- WHAT YOU HAVE TO DO -
Find the line below that contains "기름 부으심이 있도록". Transcribe it and every line after it exactly, adding nothing.

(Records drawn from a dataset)
- - -

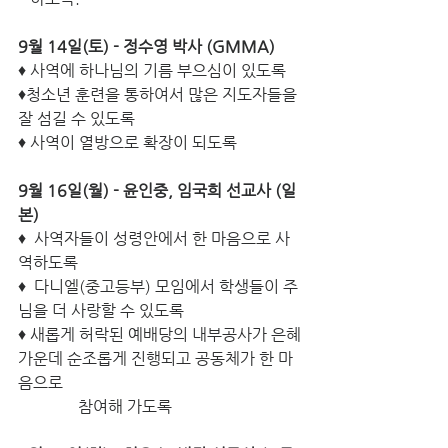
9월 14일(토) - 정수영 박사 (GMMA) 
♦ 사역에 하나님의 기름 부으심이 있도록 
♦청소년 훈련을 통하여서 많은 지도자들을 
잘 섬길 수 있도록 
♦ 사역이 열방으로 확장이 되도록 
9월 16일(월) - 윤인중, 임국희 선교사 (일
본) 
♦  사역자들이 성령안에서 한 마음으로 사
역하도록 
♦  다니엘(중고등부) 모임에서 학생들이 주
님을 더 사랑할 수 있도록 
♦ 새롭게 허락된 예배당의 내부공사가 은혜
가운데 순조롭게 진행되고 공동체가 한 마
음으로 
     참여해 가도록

- - -

- ANSWER TO THE EXERCISE -
♦ 사역에 하나님의 기름 부으심이 있도록 
♦청소년 훈련을 통하여서 많은 지도자들을 
잘 섬길 수 있도록 
♦ 사역이 열방으로 확장이 되도록 
9월 16일(월) - 윤인중, 임국희 선교사 (일
본) 
♦  사역자들이 성령안에서 한 마음으로 사
역하도록 
♦  다니엘(중고등부) 모임에서 학생들이 주
님을 더 사랑할 수 있도록 
♦ 새롭게 허락된 예배당의 내부공사가 은혜
가운데 순조롭게 진행되고 공동체가 한 마
음으로 
     참여해 가도록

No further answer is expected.